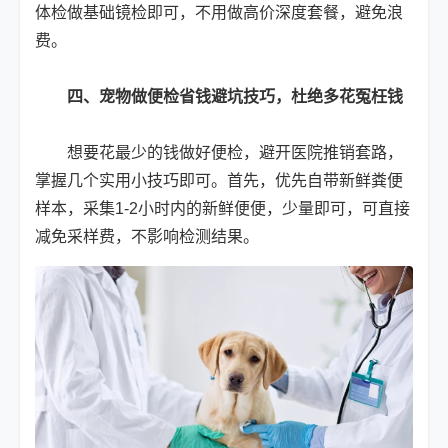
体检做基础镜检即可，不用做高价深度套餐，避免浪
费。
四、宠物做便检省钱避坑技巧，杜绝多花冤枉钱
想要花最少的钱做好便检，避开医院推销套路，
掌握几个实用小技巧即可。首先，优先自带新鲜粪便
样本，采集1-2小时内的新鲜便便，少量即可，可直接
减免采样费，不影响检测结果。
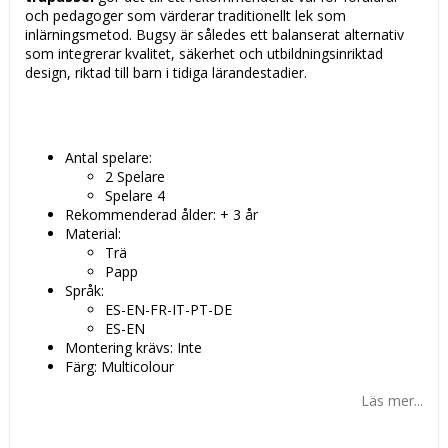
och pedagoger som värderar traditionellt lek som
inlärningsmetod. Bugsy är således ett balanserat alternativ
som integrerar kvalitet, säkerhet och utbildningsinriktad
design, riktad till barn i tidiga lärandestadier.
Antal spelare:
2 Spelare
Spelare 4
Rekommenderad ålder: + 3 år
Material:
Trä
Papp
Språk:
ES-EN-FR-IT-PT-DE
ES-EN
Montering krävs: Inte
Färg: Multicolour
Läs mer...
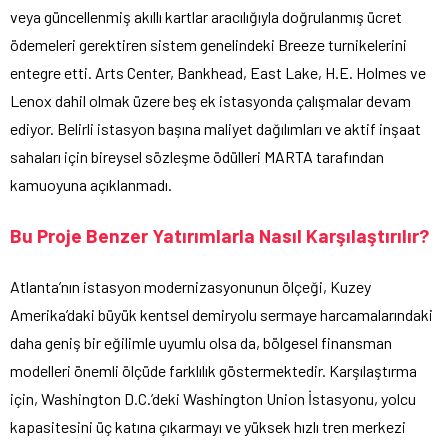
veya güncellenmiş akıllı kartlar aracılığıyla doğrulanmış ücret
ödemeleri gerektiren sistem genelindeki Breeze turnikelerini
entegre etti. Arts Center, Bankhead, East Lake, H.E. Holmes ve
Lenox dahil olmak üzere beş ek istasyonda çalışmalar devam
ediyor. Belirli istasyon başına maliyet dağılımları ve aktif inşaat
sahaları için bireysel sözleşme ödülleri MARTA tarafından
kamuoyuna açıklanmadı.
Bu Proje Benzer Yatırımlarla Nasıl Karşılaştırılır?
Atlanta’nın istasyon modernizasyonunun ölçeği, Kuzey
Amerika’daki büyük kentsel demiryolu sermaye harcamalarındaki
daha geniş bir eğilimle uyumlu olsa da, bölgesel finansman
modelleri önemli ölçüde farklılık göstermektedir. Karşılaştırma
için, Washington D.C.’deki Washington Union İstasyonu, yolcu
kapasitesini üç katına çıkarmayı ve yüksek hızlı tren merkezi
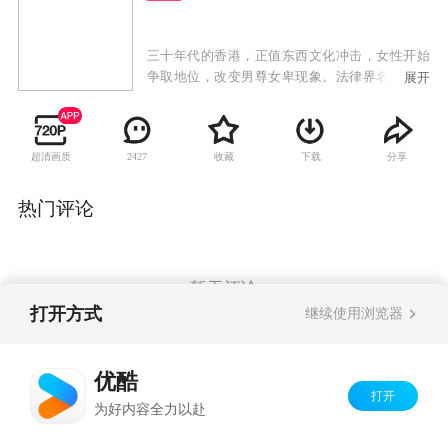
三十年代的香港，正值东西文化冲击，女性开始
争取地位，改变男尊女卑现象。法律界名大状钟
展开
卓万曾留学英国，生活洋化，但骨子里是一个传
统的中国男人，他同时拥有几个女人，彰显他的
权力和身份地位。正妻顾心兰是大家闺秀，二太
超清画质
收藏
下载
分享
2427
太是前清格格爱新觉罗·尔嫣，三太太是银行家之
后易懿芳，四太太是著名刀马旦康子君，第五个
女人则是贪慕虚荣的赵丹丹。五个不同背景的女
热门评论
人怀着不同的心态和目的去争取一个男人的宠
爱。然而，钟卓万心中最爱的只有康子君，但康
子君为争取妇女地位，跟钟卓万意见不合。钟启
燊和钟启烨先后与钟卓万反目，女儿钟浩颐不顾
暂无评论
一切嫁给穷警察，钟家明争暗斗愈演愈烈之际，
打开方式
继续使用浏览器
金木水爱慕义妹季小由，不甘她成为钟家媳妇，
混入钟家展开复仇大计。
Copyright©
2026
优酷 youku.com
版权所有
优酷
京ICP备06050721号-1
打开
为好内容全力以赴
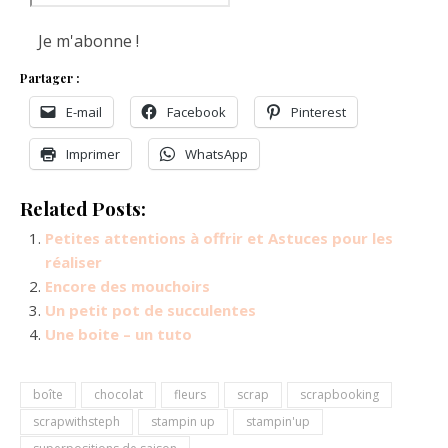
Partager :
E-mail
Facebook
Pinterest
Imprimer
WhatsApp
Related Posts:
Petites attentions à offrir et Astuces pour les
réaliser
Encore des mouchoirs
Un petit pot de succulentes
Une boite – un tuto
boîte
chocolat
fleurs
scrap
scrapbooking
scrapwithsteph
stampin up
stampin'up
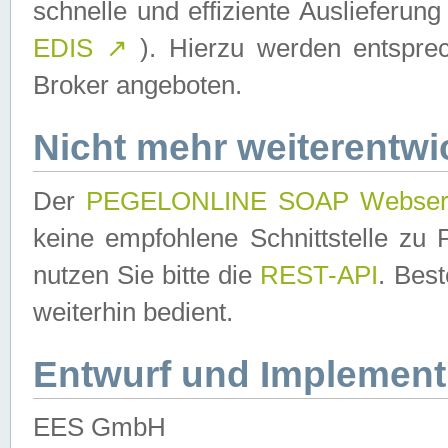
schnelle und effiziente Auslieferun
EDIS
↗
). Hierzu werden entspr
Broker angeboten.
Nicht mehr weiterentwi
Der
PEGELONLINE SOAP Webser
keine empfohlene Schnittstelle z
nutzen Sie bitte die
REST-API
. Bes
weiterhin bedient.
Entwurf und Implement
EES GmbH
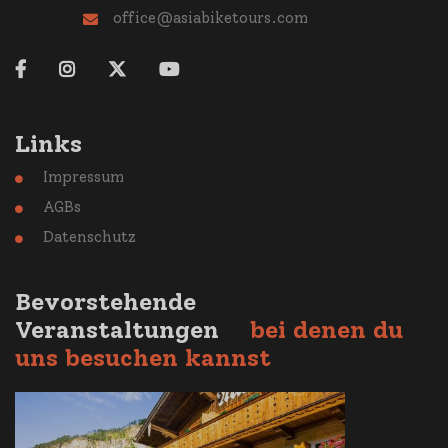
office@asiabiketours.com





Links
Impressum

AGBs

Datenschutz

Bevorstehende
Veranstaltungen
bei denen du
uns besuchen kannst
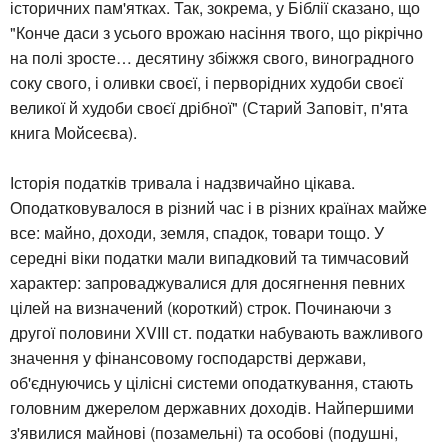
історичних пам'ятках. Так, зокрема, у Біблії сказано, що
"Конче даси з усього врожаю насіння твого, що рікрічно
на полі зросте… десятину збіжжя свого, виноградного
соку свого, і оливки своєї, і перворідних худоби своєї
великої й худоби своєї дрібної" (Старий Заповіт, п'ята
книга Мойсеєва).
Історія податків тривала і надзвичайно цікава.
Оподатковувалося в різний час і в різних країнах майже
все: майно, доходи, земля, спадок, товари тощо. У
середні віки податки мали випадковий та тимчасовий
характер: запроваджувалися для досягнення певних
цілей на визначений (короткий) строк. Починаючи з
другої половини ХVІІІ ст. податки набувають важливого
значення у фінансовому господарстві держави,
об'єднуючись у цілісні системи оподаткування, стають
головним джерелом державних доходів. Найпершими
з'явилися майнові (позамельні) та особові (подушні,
····················
What you will do
What is needed is the exact run of lines from the start of the data through the line with "ödemeleri gerektiren sistem", both ends included, minus the pictures.

Task answer
体检做基础镜检即可，不用做高价深度套餐，避免浪
费。
四、宠物做便检省钱避坑技巧，杜绝多花冤枉钱
想要花最少的钱做好便检，避开医院推销套路，
掌握几个实用小技巧即可。首先，优先自带新鲜粪便
样本，采集1-2小时内的新鲜便便，少量即可，可直接
减免采样费，不影响检测结果。
och pedagoger som värderar traditionellt lek som
inlärningsmetod. Bugsy är således ett balanserat alternativ
som integrerar kvalitet, säkerhet och utbildningsinriktad
design, riktad till barn i tidiga lärandestadier.
Antal spelare:
2 Spelare
Spelare 4
Rekommenderad ålder: + 3 år
Material:
Trä
Papp
Språk:
ES-EN-FR-IT-PT-DE
ES-EN
Montering krävs: Inte
Färg: Multicolour
Läs mer...
veya güncellenmiş akıllı kartlar aracılığıyla doğrulanmış ücret
ödemeleri gerektiren sistem genelindeki Breeze turnikelerini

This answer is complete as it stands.